The lead author of the plan to remove services from Portlaoise hospital is prepared to engage in a public consultation process but cannot do so without the go-ahead from the Minister for Health.
The Dublin Midlands Hospital Group’s Chief Executive Dr Susan O’Reilly has, to date, declined to engage directly with the public and politicians on the plan. The stance to date has been that any engagement with the public would only take place upon its implementation.
In an interview with the Leinster Express she said the DMHG wanted to consult beyond the medical world but was not given the green light by to do so by the Department.
Dr O’Reilly insisted the Dublin Midlands Hospital, Portlaoise is a very good and safe hospital. While she stood over the plan which would see the hospital radically reconfigured, she said it is not too late to hear the views of the public.
She said that Department of Health’s insistence on confidentiality had restricted such a process from taking place heretofore.
“Personally, I welcome engagement. It was regarded as a confidential report to the Minister (for Health) to decide on policy. My own view is that I prefer to be very open minded and engaging with the public and professionals and with expert advice. So I think it is never to late to do that (consultation),” she said.
Dr O’Reilly agreed with a suggested consultation period lasting six months but added that to date the plan has been seen as ‘very much a confidential report’ from the Minister’s point of view.
“I would have hoped there would have been a willingness to engage on it all the way along because I would like to do that. This report is completed in terms of the interdependencies of services. That job is done. The consultation I would welcome is engagement with focus groups and professional staff to a higher degree,” she said.

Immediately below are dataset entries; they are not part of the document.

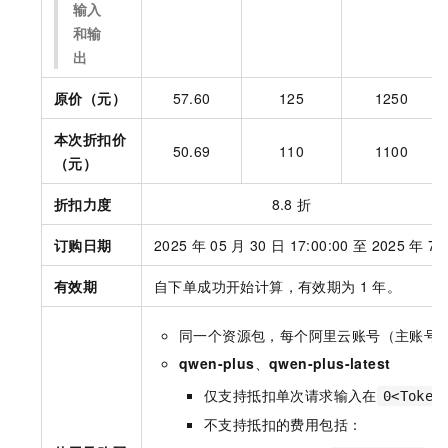
输入
和输
出
原价（元）
57.60
125
1250
本次折扣价
50.69
110
1100
（元）
折扣力度
8.8
折
订购日期
2025
年
05
月
30
日
17:00:00
至
2025
年
7
有效期
自下单成功开始计算，有效期为
1
年。
同一个资源包，每个阿里云账号（主账号
qwen-plus
、
qwen-plus-latest
仅支持抵扣单次请求输入在
0<Token
不支持抵扣的费用包括：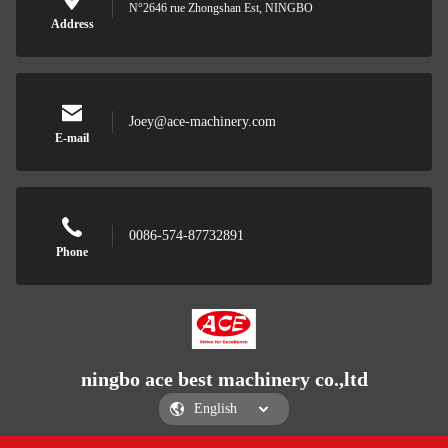
N°2646 rue Zhongshan Est, NINGBO
Address
Joey@ace-machinery.com
E-mail
0086-574-87732891
Phone
ningbo ace best machinery co.,ltd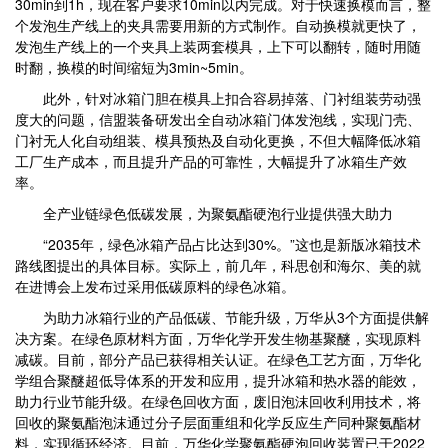
30min到1h，现在客户要求10min以内完成。对于快速换模而言，整
个发泡生产线上的夹具需要用新的方式制作。自动换模就更快了，
发泡生产线上的一个夹具上装两套模具，上下可以翻转，随时用随
时翻，换模的时间缩短为3min~5min。
此外，针对冰箱门胆在模具上扣合容易掉落、门衬组装劳动强
度大的问题，信盟装备研发出全自动冰箱门体发泡线，实现门壳、
门衬无人化自动组装、模具预热及自动化更换，不但大幅降低冰箱
工厂生产成本，而且提升产品的可靠性，大幅提升了冰箱生产效
率。
全产业链绿色低碳发展，为聚氨酯硬泡行业提供强大助力
“2035年，绿色冰箱产品占比达到30%。”这也是新版冰箱技术
路线图提出的具体目标。实际上，前几年，科思创和海尔、美的就
在进博会上发布过采用低碳原料的绿色冰箱。
为助力冰箱行业的产品低碳、节能升级，万华从3个方面提供解
决方案。在绿色原材料方面，万华化学开发生物基聚醚，实现原料
减碳。目前，部分产品已获得相关认证。在绿色工艺方面，万华化
学组合聚醚超低导体系的开发和应用，提升冰箱和热水器的能效，
助力行业节能升级。在绿色回收方面，废旧泡沫回收利用技术，将
回收的聚氨酯泡沫通过分子层面重组和化学反应生产同种聚氨酯材
料，实现循环经济。目前，万华化学聚氨酯硬泡回收装置已于2022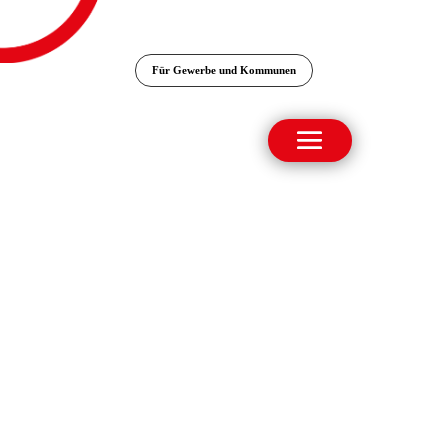
Für Gewerbe und Kommunen
DATENSCHUTZERKLÄRUNG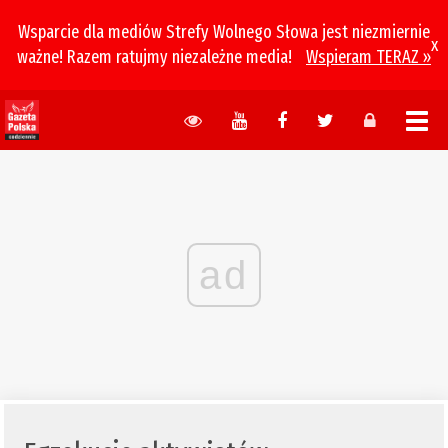
Wsparcie dla mediów Strefy Wolnego Słowa jest niezmiernie
x
ważne! Razem ratujmy niezależne media!
Wspieram TERAZ »
ad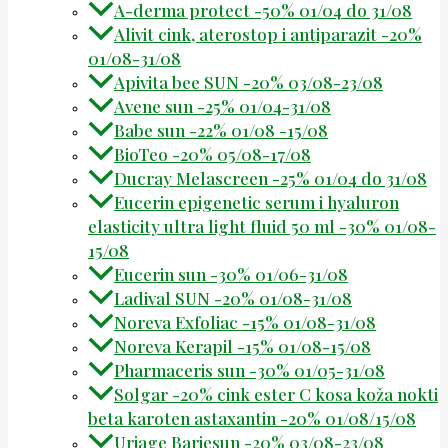
A-derma protect -50% 01/04 do 31/08
Alivit cink, aterostop i antiparazit -20%
01/08-31/08
Apivita bee SUN -20% 03/08-23/08
Avene sun -25% 01/04-31/08
Babe sun -22% 01/08 -15/08
BioTeo -20% 05/08-17/08
Ducray Melascreen -25% 01/04 do 31/08
Eucerin epigenetic serum i hyaluron
elasticity ultra light fluid 50 ml -30% 01/08-
15/08
Eucerin sun -30% 01/06-31/08
Ladival SUN -20% 01/08-31/08
Noreva Exfoliac -15% 01/08-31/08
Noreva Kerapil -15% 01/08-15/08
Pharmaceris sun -30% 01/05-31/08
Solgar -20% cink ester C kosa koža nokti
beta karoten astaxantin -20% 01/08/15/08
Uriage Bariesun -20% 03/08-23/08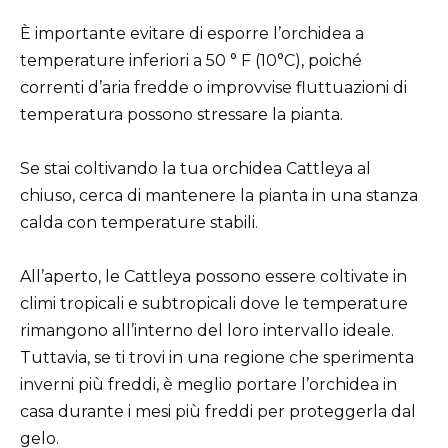
È importante evitare di esporre l’orchidea a
temperature inferiori a 50 ° F (10°C), poiché
correnti d’aria fredde o improvvise fluttuazioni di
temperatura possono stressare la pianta.
Se stai coltivando la tua orchidea Cattleya al
chiuso, cerca di mantenere la pianta in una stanza
calda con temperature stabili.
All’aperto, le Cattleya possono essere coltivate in
climi tropicali e subtropicali dove le temperature
rimangono all’interno del loro intervallo ideale.
Tuttavia, se ti trovi in una regione che sperimenta
inverni più freddi, è meglio portare l’orchidea in
casa durante i mesi più freddi per proteggerla dal
gelo.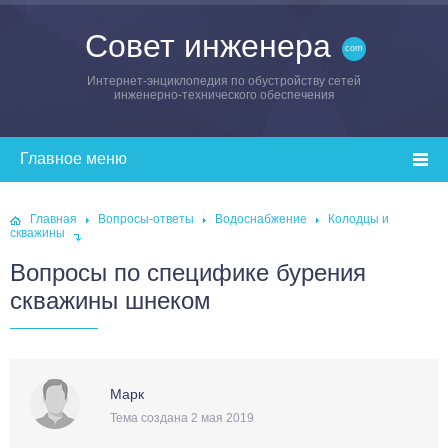
Совет инженера
Интернет-энциклопедия по обустройству сетей
инженерно-технического обеспечения
Главная
Вопросы-ответы
Водоснабжение
Колодцы и
скважины
Вопросы по специфике бурения
скважины шнеком
Марк
Тема создана 2 мая 2019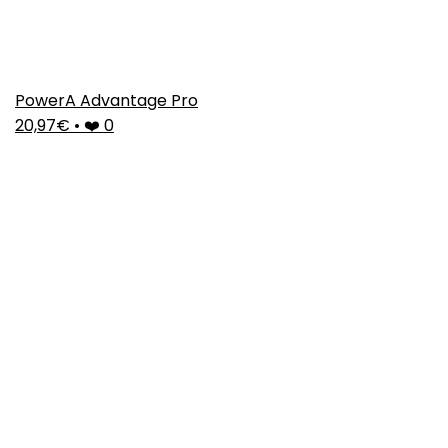
PowerA Advantage Pro
20,97€
•
❤️ 0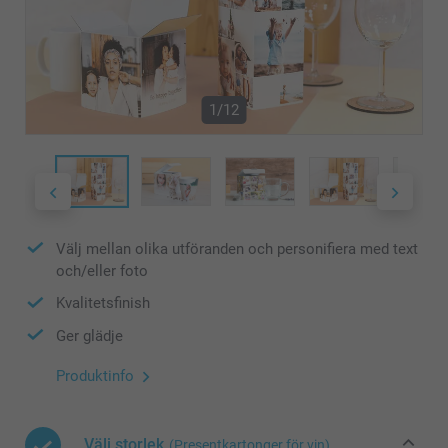
1/12
Välj mellan olika utföranden och personifiera med text
och/eller foto
Kvalitetsfinish
Ger glädje
Produktinfo
Välj storlek
(Presentkartonger för vin)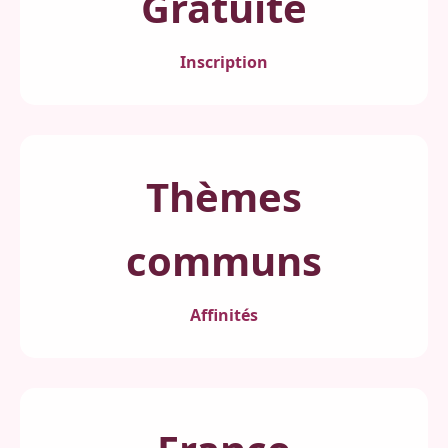
Gratuite
Inscription
Thèmes
communs
Affinités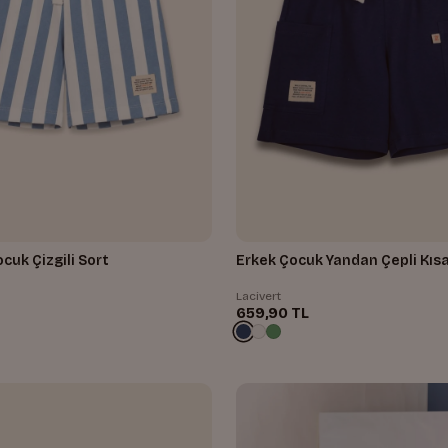
cuk Çizgili Sort
Erkek Çocuk Yandan Çepli Kısa
Lacivert
659,90 TL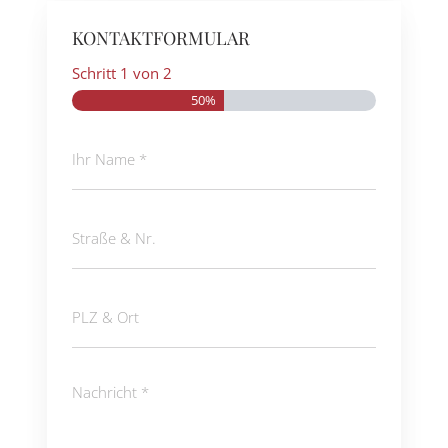
KONTAKTFORMULAR
Schritt
1
von
2
50%
Ihr
Name
(erforderlich)
Straße
&
Nr.
PLZ
&
Ort
Nachricht
(erforderlich)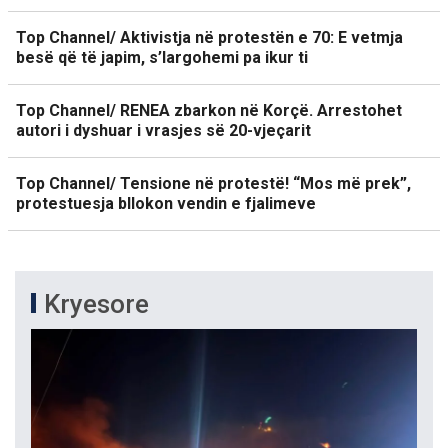
Top Channel/ Aktivistja në protestën e 70: E vetmja
besë që të japim, s’largohemi pa ikur ti
Top Channel/ RENEA zbarkon në Korçë. Arrestohet
autori i dyshuar i vrasjes së 20-vjeçarit
Top Channel/ Tensione në protestë! “Mos më prek”,
protestuesja bllokon vendin e fjalimeve
Kryesore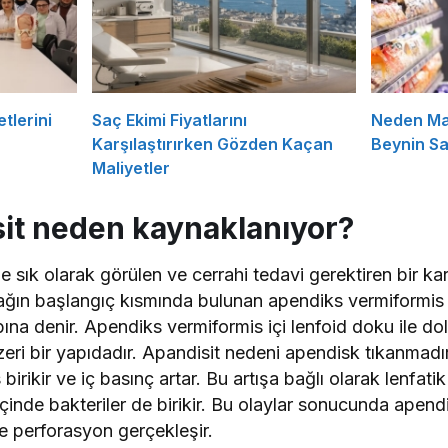
tlerini
Saç Ekimi Fiyatlarını
Neden Ma
Karşılaştırırken Gözden Kaçan
Beynin Sat
Maliyetler
it neden kaynaklanıyor?
sık olarak görülen ve cerrahi tedavi gerektiren bir karın
sağın başlangıç kısmında bulunan apendiks vermiformis 
bına denir. Apendiks vermiformis içi lenfoid doku ile d
eri bir yapıdadır. Apandisit nedeni apendisk tıkanmadı
irikir ve iç basınç artar. Bu artışa bağlı olarak lenfat
çinde bakteriler de birikir. Bu olaylar sonucunda apendi
se perforasyon gerçekleşir.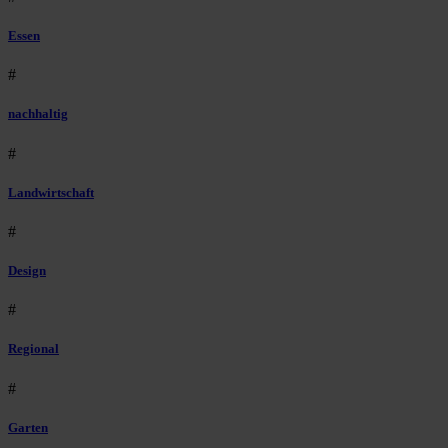
Essen
#
nachhaltig
#
Landwirtschaft
#
Design
#
Regional
#
Garten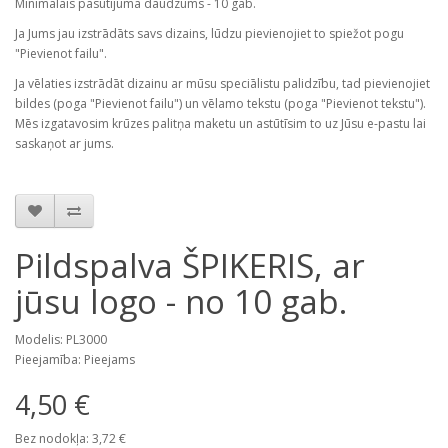
Minimālais pasūtījuma daudzums - 10 gab.
Ja Jums jau izstrādāts savs dizains, lūdzu pievienojiet to spiežot pogu
"Pievienot failu".
Ja vēlaties izstrādāt dizainu ar mūsu speciālistu palidzību, tad pievienojiet
bildes (poga "Pievienot failu") un vēlamo tekstu (poga "Pievienot tekstu").
Mēs izgatavosim krūzes palitņa maketu un astūtīsim to uz Jūsu e-pastu lai
saskaņot ar jums.
Pildspalva ŠPIKERIS, ar
jūsu logo - no 10 gab.
Modelis: PL3000
Pieejamība: Pieejams
4,50 €
Bez nodokļa: 3,72 €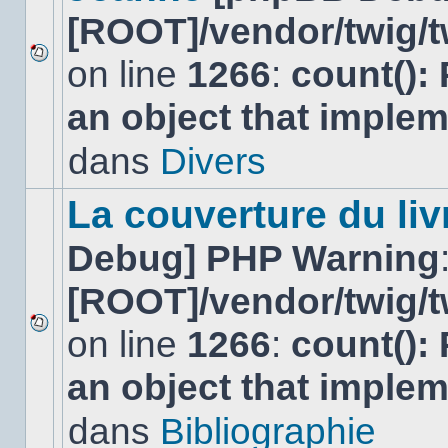
[ROOT]/vendor/twig/t
on line
1266
:
count():
Aucun
nouveau
an object that imple
message
non-
lu
dans
Divers
dans
ce
sujet.
La couverture du liv
Debug] PHP Warning
[ROOT]/vendor/twig/t
on line
1266
:
count():
Aucun
nouveau
an object that imple
message
non-
lu
dans
Bibliographie
dans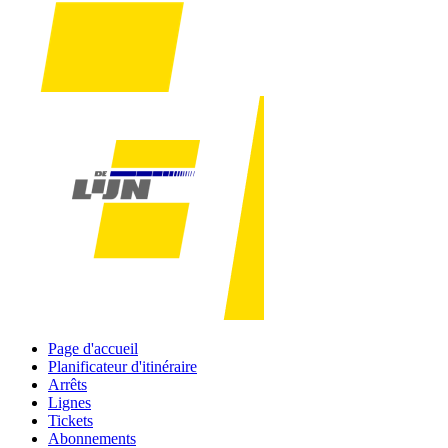
Page d'accueil
Planificateur d'itinéraire
Arrêts
Lignes
Tickets
Abonnements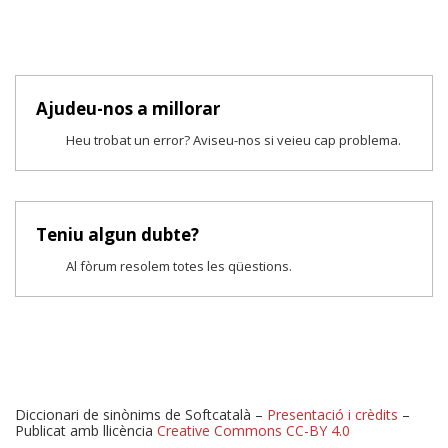
Ajudeu-nos a millorar
Heu trobat un error? Aviseu-nos si veieu cap problema.
Teniu algun dubte?
Al fòrum resolem totes les qüestions.
Diccionari de sinònims de Softcatalà –
Presentació i crèdits
–
Publicat amb llicència
Creative Commons CC-BY 4.0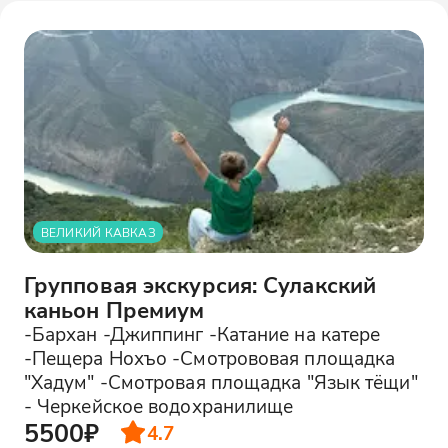
ВЕЛИКИЙ КАВКАЗ
Групповая экскурсия: Сулакский
каньон Премиум
-Бархан -Джиппинг -Катание на катере
-Пещера Нохъо -Смотрововая площадка
"Хадум" -Смотровая площадка "Язык тёщи"
- Черкейское водохранилище
5500₽
4.7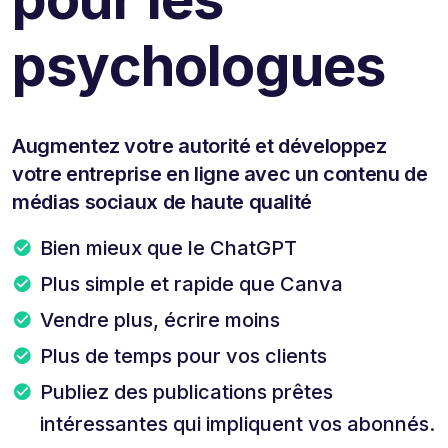
psychologues
Augmentez votre autorité et développez
votre entreprise en ligne avec un contenu de
médias sociaux de haute qualité
Bien mieux que le ChatGPT
Plus simple et rapide que Canva
Vendre plus, écrire moins
Plus de temps pour vos clients
Publiez des publications prêtes
intéressantes qui impliquent vos abonnés.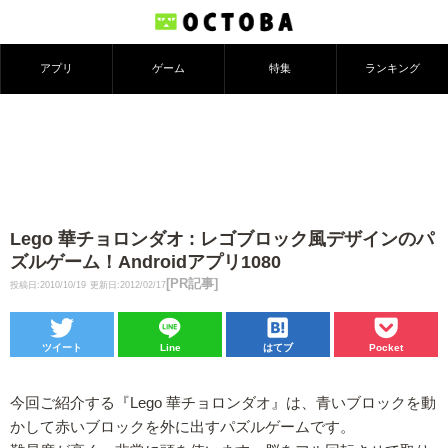
アプリ
ゲーム
特集
ランキング
Lego 華チョロンダオ : レゴブロック風デザインのパ
ズルゲーム！Androidアプリ1080
[PR記事]
投稿日:2010/10/19
更新日:2012/02/17
ツイート
Line
はてブ
Pocket
今回ご紹介する『Lego 華チョロンダオ』は、青いブロックを動
かして赤いブロックを外に出すパズルゲームです。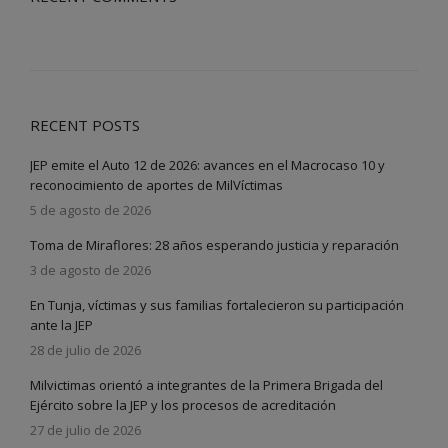
RECENT POSTS
JEP emite el Auto 12 de 2026: avances en el Macrocaso 10 y
reconocimiento de aportes de MilVíctimas
5 de agosto de 2026
Toma de Miraflores: 28 años esperando justicia y reparación
3 de agosto de 2026
En Tunja, víctimas y sus familias fortalecieron su participación
ante la JEP
28 de julio de 2026
Milvictimas orientó a integrantes de la Primera Brigada del
Ejército sobre la JEP y los procesos de acreditación
27 de julio de 2026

“It is not in my gift to do that without the go-ahead from the Department of Health. From my own perspective, we within the group would take guidance from the Minister for Health. I don’t know what his advice is going to be but certainly should his advice be that (to consult) we would certainly proceed,” she said.
Dr O’Reilly said there could be consultation, information sharing and engagement. She said the there was ‘frustration’ in the DMHG that such engagement could not occur but this was due to the enforced confidentially.
“It would be consultation on the proposed plan. This is a proposed plan – I have met the mandate to get the plan to the Department and it is a Ministerial decision about policy,” she said.
Dr O’Reilly said she would be open to meeting Laois and other TDs, public representatives and a delegation from the Portlaoise Hospital Action Committee. She felt that now that the plan is in the public domain, consultation was needed.
She also wants to get a message out to the public and patients.
“This is a very good hospital with very good staff absolutely committed to providing safe care and right now they are finding that they feel hurt and worried that they might be viewed as anything other than the very good and excellent people that they are.
“It is very important to say that the hospital is safe and the only concerns that we have around patient care relate to these low volume complex services and the challenges of transferring patients out for certain care,” she said.
She said there has been engagement with individual clinical programmes within the Dublin Midlands Hospital Group, the management of the hospital. She said 50 GPs out of 300 invited attended a meeting in 2015. She said there was a subsequent meeting with GPs which was also attended by current Taoiseach Leo Varadkar.